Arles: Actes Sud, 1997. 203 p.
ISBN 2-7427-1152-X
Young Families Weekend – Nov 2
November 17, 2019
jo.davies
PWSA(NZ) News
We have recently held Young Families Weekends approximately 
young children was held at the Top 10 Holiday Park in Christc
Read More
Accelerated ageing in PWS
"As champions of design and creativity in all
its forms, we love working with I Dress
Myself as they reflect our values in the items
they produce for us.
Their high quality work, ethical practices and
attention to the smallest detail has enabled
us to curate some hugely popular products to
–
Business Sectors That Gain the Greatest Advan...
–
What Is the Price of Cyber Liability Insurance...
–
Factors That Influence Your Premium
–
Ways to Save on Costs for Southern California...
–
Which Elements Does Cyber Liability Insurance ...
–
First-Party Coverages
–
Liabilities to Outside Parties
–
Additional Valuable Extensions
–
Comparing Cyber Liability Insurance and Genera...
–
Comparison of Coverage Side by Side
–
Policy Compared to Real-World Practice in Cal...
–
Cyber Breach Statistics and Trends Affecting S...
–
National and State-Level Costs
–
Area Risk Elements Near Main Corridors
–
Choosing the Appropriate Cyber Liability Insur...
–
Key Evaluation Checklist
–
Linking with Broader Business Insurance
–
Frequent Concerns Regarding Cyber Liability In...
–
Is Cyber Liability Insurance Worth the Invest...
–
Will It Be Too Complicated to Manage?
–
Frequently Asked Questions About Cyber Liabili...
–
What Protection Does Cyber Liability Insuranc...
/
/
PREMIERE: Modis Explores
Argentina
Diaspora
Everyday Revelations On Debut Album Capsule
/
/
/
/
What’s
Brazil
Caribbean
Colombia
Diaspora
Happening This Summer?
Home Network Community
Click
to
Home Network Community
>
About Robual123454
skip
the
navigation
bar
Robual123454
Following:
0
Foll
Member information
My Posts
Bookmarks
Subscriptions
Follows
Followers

::::::::::

Your task >>
Output exactly the lines from the one containing "About Robual123454" through the last line of the records, both included. Output nothing else.

Answer area >>
About Robual123454
skip
the
navigation
bar
Robual123454
Following:
0
Foll
Member information
My Posts
Bookmarks
Subscriptions
Follows
Followers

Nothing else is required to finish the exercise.